**How to complete this task**.
Below are some entries. Transcribe the lines from the one holding "22.01.2020 | 09:17" to the one holding "olmayabilir. Narsistik kişilik", inclusive, but not the pictures among them.

**Dataset extract**.
****
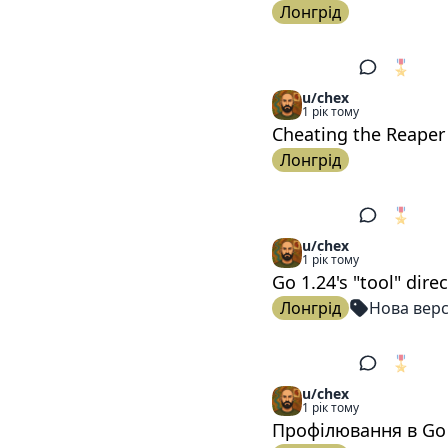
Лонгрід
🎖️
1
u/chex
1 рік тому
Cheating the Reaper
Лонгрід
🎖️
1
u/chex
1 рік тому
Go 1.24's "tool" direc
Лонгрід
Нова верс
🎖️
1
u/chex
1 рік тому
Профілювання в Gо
****
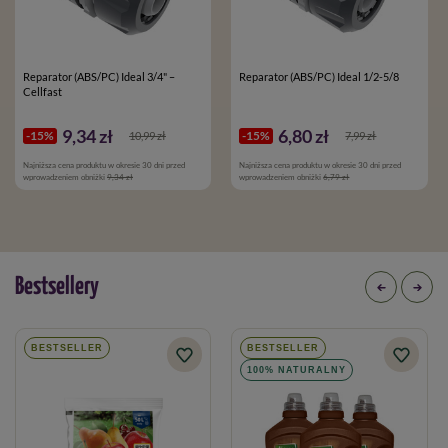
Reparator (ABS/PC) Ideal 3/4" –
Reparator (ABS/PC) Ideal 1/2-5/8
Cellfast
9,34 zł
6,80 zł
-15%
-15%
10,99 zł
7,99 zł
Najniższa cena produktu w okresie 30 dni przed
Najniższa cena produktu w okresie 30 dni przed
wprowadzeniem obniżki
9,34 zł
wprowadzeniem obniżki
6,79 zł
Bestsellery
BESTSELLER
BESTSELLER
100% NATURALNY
****
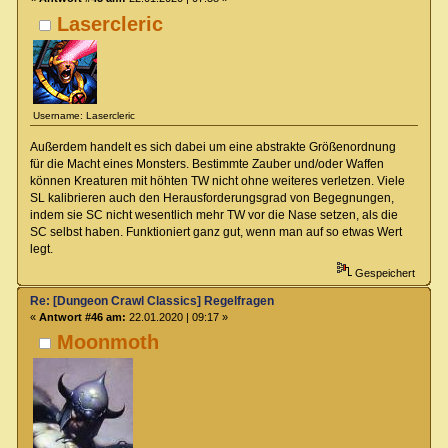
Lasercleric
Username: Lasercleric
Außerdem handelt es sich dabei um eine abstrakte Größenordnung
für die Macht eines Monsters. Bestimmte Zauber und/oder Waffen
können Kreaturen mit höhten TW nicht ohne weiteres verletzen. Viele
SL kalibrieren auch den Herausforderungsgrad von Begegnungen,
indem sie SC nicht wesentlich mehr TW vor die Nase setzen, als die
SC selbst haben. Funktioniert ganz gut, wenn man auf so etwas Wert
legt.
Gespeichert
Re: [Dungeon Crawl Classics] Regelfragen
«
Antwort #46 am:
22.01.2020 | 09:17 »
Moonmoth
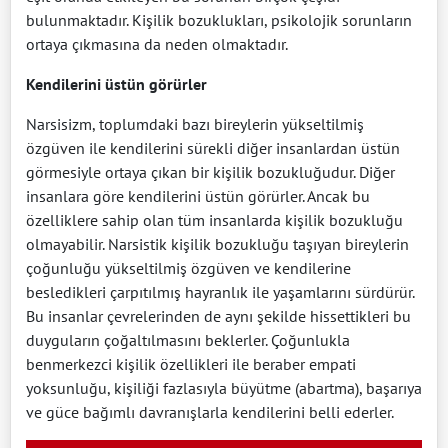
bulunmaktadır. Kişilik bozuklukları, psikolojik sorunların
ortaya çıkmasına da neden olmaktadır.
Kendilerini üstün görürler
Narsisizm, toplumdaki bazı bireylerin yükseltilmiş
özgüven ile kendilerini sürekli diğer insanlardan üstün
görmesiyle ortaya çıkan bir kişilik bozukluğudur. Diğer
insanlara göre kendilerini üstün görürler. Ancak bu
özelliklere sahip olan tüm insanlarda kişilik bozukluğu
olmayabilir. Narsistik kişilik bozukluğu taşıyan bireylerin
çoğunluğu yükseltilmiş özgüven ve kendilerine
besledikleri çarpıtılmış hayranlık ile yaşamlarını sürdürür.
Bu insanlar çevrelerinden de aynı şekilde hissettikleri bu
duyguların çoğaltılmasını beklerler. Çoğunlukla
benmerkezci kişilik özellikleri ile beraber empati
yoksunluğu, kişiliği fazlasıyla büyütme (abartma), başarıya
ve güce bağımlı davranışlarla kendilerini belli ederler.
****
**Finished exercise**.
22.01.2020 | 09:17 »
Moonmoth
bulunmaktadır. Kişilik bozuklukları, psikolojik sorunların
ortaya çıkmasına da neden olmaktadır.
Kendilerini üstün görürler
Narsisizm, toplumdaki bazı bireylerin yükseltilmiş
özgüven ile kendilerini sürekli diğer insanlardan üstün
görmesiyle ortaya çıkan bir kişilik bozukluğudur. Diğer
insanlara göre kendilerini üstün görürler. Ancak bu
özelliklere sahip olan tüm insanlarda kişilik bozukluğu
olmayabilir. Narsistik kişilik bozukluğu taşıyan bireylerin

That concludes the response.